Records from a dataset:
- Opening Delimiter -

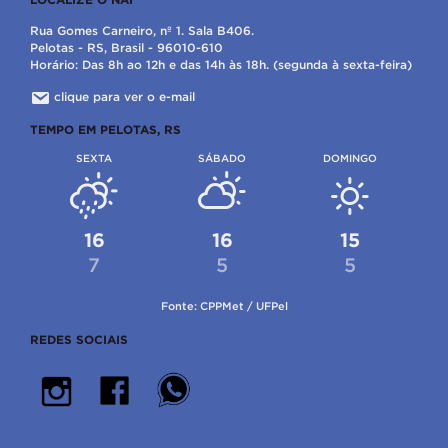
Rua Gomes Carneiro, nº 1. Sala B406.
Pelotas - RS, Brasil - 96010-610
Horário: Das 8h ao 12h e das 14h às 18h. (segunda à sexta-feira)
clique para ver o e-mail
TEMPO EM PELOTAS, RS
SEXTA
SÁBADO
DOMINGO
16
16
15
7
5
5
Fonte: CPPMet / UFPel
REDES SOCIAIS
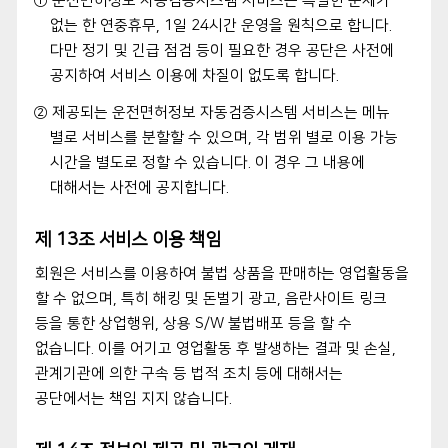
① 운전면허정보 자동검증시스템 서비스는 특별한 문제가
없는 한 연중휴무, 1일 24시간 운영을 원칙으로 합니다.
다만 정기 및 긴급 점검 등이 필요한 경우 공단은 사전에
공지하여 서비스 이용에 차질이 없도록 합니다.
② 제공되는 운전면허정보 자동검증시스템 서비스는 메뉴
별로 서비스를 분할할 수 있으며, 각 범위 별로 이용 가능
시간을 별도로 정할 수 있습니다. 이 경우 그 내용에
대해서는 사전에 공지합니다.
제 13조 서비스 이용 책임
회원은 서비스를 이용하여 불법 상품을 판매하는 영업활동을
할 수 없으며, 특히 해킹 및 돈벌기 광고, 음란사이트 링크
등을 통한 상업행위, 상용 S/W 불법배포 등을 할 수
없습니다. 이를 어기고 영업활동 후 발생하는 결과 및 손실,
관계기관에 의한 구속 등 법적 조치 등에 대해서는
공단에서는 책임 지지 않습니다.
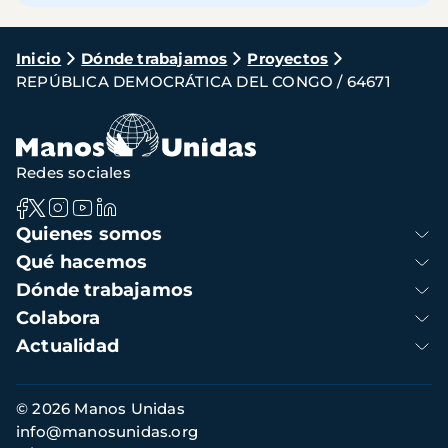
Ruta
Inicio
Dónde trabajamos
Proyectos
REPÚBLICA DEMOCRÁTICA DEL CONGO / 64671
de
navegación
Redes sociales
Navegación
Quienes somos
principal
Qué hacemos
Dónde trabajamos
Colabora
Actualidad
Información
© 2026 Manos Unidas
de
info@manosunidas.org
contacto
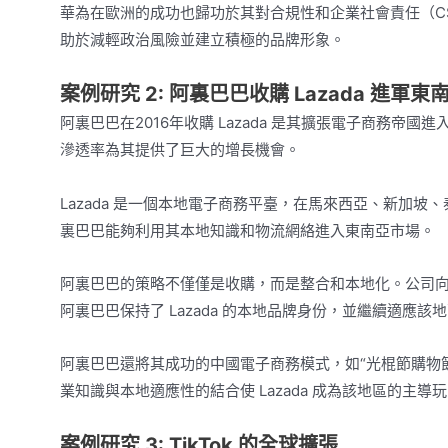
華為在歐洲的成功也歸功於其對合規性和企業社會責任（C
助於減輕政治風險並建立積極的品牌形象。
案例研究 2: 阿裏巴巴收購 Lazada 進軍東
阿裏巴巴在2016年收購 Lazada 是其擴張電子商務
滲透率為其提供了巨大的增長機會。
Lazada 是一個本地電子商務平臺，在馬來西亞、新加坡
裏巴巴能夠利用其本地知識和物流網絡進入東南亞市場。
阿裏巴巴的策略不僅僅是收購，而是整合和本地化。公司向 
阿裏巴巴保持了 Lazada 的本地品牌身份，並繼續適應
阿裏巴巴還將其成功的中國電子商務模式，如“光棍節購物節”
業知識與本地適應性的結合使 Lazada 成為該地區的主導
案例研究 3: TikTok 的全球擴張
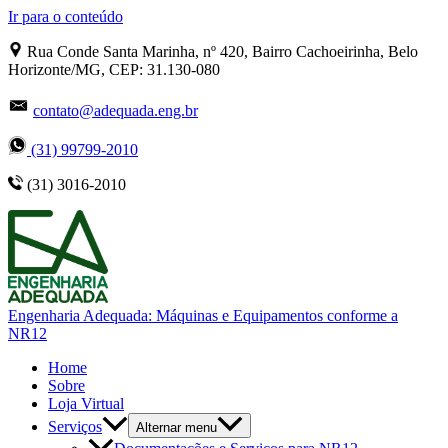
Ir para o conteúdo
Rua Conde Santa Marinha, nº 420, Bairro Cachoeirinha, Belo
Horizonte/MG, CEP: 31.130-080
contato@adequada.eng.br
(31) 99799-2010
(31) 3016-2010
Engenharia Adequada: Máquinas e Equipamentos conforme a
NR12
Home
Sobre
Loja Virtual
Serviços
Alternar menu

- Closing Delimiter -

• [WHAT IS REQUIRED] Gather from the entries above all lines that include the string "para".

• [ANSWER SECTION]
clique para ver o e-mail
Ir para o conteúdo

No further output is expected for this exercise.